An Essay on Citizenship Education and Democracy


Depending on the cultural, economic, and political characteristics of their cultures, people have viewed education and its primary aims differently. Although the primary goal of education for younger generations has been their development and transition to full participation in social life, the objectives and methods still vary widely (Kirylo, 2013). According to Brighouse (2006), liberal democracies have produced a particular perspective on the function of education in connection to citizenship, which includes law-abiding, active political participation, and public reasoning.

Educators are responsible for teaching youngsters to be true citizens who can contribute to the development of their country. This perspective is beneficial to the evolution of humanity, and all nations should focus on fostering responsible and engaged citizenship in the younger generations. This paper provides a concise overview of the purpose of education, which is citizenship.

Main body

In liberal democracies, the notion of citizenship is multifaceted and comprises a number of components. The components provided by Brighouse (2006) elucidate the most significant citizenship dispute. A good citizen prioritises the public interest by abiding by the law and participating in the political life of their country. Participation in public reasoning requires an element of originality and an understanding of people’s needs. According to Dewey, education is primarily concerned with personal development, which eventually leads to the self-realization of individuals within the context of society (Wadlington, 2013).

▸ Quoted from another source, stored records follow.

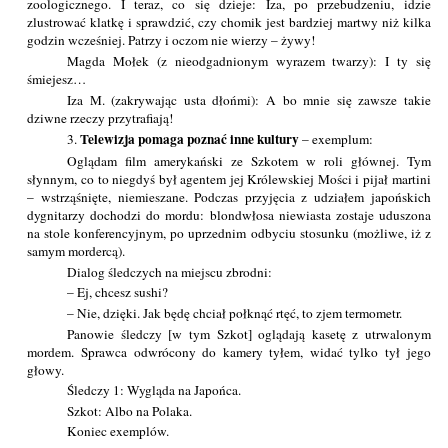
zoologicznego. I teraz, co się dzieje: Iza, po przebudzeniu, idzie
zlustrować klatkę i sprawdzić, czy chomik jest bardziej martwy niż kilka
godzin wcześniej. Patrzy i oczom nie wierzy – żywy!
Magda Mołek (z nieodgadnionym wyrazem twarzy): I ty się
śmiejesz…
Iza M. (zakrywając usta dłońmi): A bo mnie się zawsze takie
dziwne rzeczy przytrafiają!
Telewizja pomaga poznać inne kultury
3.
– exemplum:
Oglądam film amerykański ze Szkotem w roli głównej. Tym
słynnym, co to niegdyś był agentem jej Królewskiej Mości i pijał martini
– wstrząśnięte, niemieszane. Podczas przyjęcia z udziałem japońskich
dygnitarzy dochodzi do mordu: blondwłosa niewiasta zostaje uduszona
na stole konferencyjnym, po uprzednim odbyciu stosunku (możliwe, iż z
samym mordercą).
Dialog śledczych na miejscu zbrodni:
– Ej, chcesz sushi?
– Nie, dzięki. Jak będę chciał połknąć rtęć, to zjem termometr.
Panowie śledczy [w tym Szkot] oglądają kasetę z utrwalonym
mordem. Sprawca odwrócony do kamery tyłem, widać tylko tył jego
głowy.
Śledczy 1: Wygląda na Japońca.
Szkot: Albo na Polaka.
Koniec exemplów.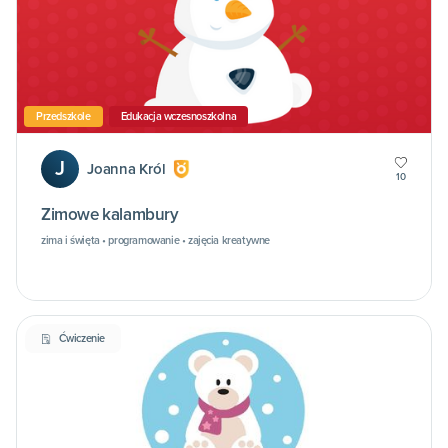
Przedszkole
Edukacja wczesnoszkolna
J
Joanna Król
10
Zimowe kalambury
zima i święta • programowanie • zajęcia kreatywne
Ćwiczenie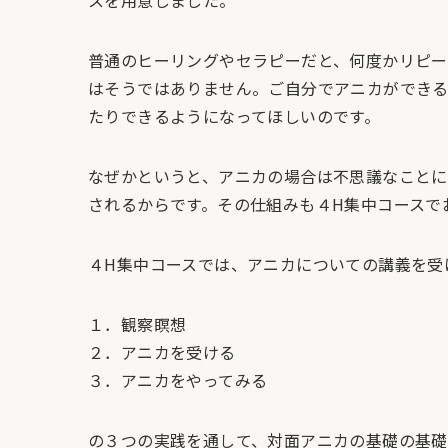
普通のヒーリングやセラピーだと、何度かリピ
はそうではありません。ご自分でアニカができる
たりできるようになってほしいのです。
なぜかというと、アニカの場合は不思議なことに
されるからです。その仕組みも４H集中コースで
４H集中コースでは、アニカについての講義を受
１．観察瞑想
２．アニカを受ける
３．アニカをやってみる
の３つの実践を通して、対面アニカの基礎の基礎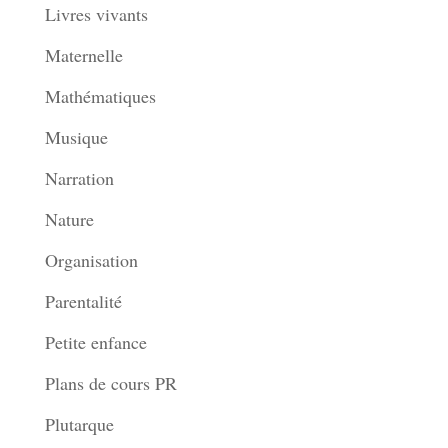
Livres vivants
Maternelle
Mathématiques
Musique
Narration
Nature
Organisation
Parentalité
Petite enfance
Plans de cours PR
Plutarque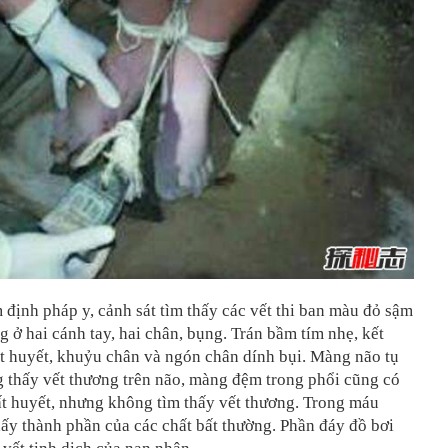
 định pháp y, cảnh sát tìm thấy các vết thi ban màu đỏ sậm
g ở hai cánh tay, hai chân, bụng. Trán bầm tím nhẹ, kết
t huyết, khuỷu chân và ngón chân dính bụi. Màng não tụ
 thấy vết thương trên não, màng đệm trong phổi cũng có
ất huyết, nhưng không tìm thấy vết thương. Trong máu
ấy thành phần của các chất bất thường. Phần đáy đồ bơi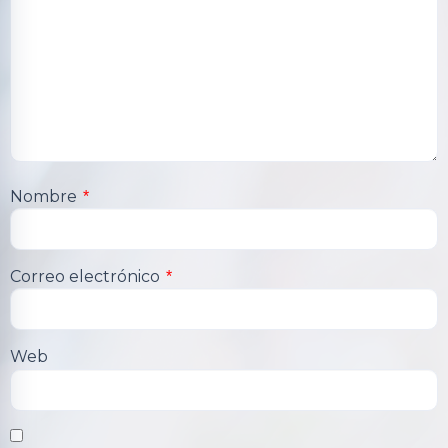
Nombre
*
Correo electrónico
*
Web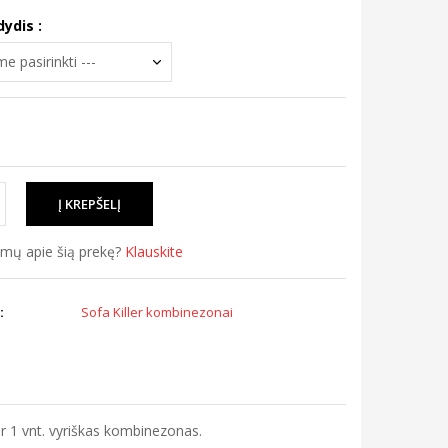
dydis :
simų apie šią prekę?
Klauskite
:
Sofa Killer kombinezonai
r 1 vnt. vyriškas kombinezonas.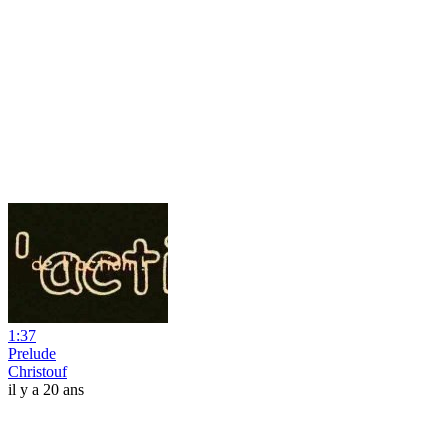
1:37
Prelude
Christouf
il y a 20 ans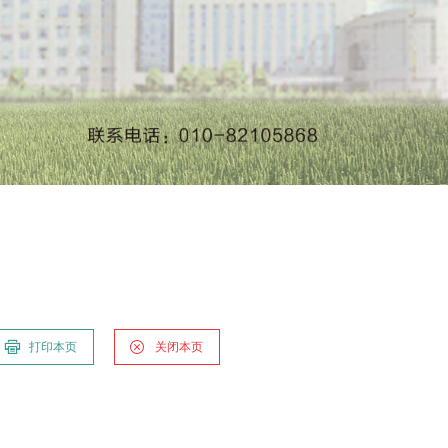
打印本页
关闭本页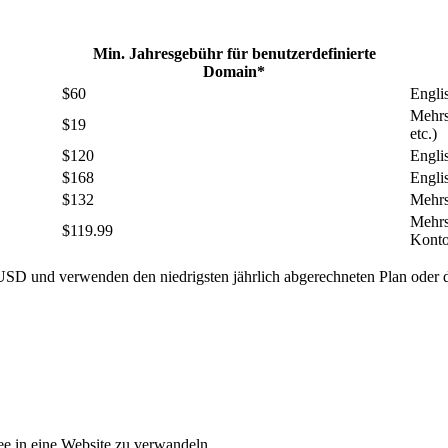
Min. Jahresgebühr für benutzerdefinierte
Domain*
$60
Engli
Mehrs
$19
etc.)
$120
Engli
$168
Engli
$132
Mehrs
Mehrs
$119.99
Konto
 USD und verwenden den niedrigsten jährlich abgerechneten Plan oder 
ee in eine Website zu verwandeln.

The thought underlines that individuals must recognise their potential and be able to realise it by improving the world in many ways. As Dewey saw it, the process of creating decent citizens was tied to personal growth, which translated into a desire to contribute to and influence society in line with specific views and ideals. People who are educated are able to build and sustain a world where everyone has equal chances, rights, and responsibilities. These civilizations are based on liberal principles such as equality, empathy, and commitment to ongoing development.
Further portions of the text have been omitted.